Welder agreed."This is going to be the last big push where we take Cabin as serious as we do. If it doesn't work out, then we'll start pursuing other things."
She did offer insights into their strategy and goals for the record.
"We're going to try to knock everything out in Louisville this summer, hopefully playing several shows. Then in the fall, when all the kids are back in school we are going to try and tour a lot of college towns. We've had a lot of success with it (playing to college students) in the past."
Chale claimed he feels in limbo and is anxious about it's release. "We just went and played a couple shows in Indy and Chicago and it went over well. We were getting the chance to go out and make silly mistakes again and it was fun, but I can't wait to start playing around here again."
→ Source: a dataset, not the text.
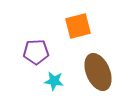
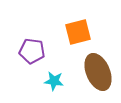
orange square: moved 6 px down
purple pentagon: moved 4 px left, 1 px up; rotated 10 degrees clockwise
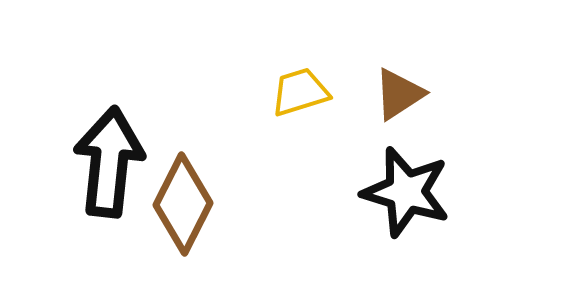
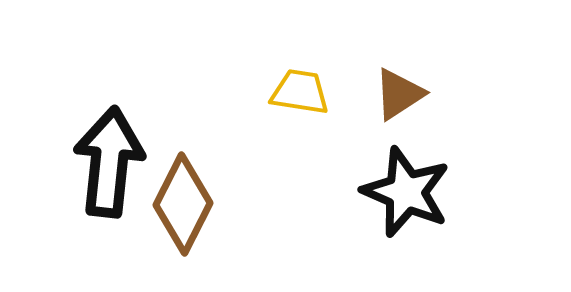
yellow trapezoid: rotated 26 degrees clockwise
black star: rotated 6 degrees clockwise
The band that had all but made itself a household name in many sections of the city seemed as if it had just disappeared in the hustle and bustle of Louisville music. It has been five years since the last full-length Cabin album, almost two years since their last show and the band has been patiently crafting the release of their new album, Among the Rectangles and Changeable Parts.
Cabin's CD release show is scheduled for June 19 at Headliner's Music Hall.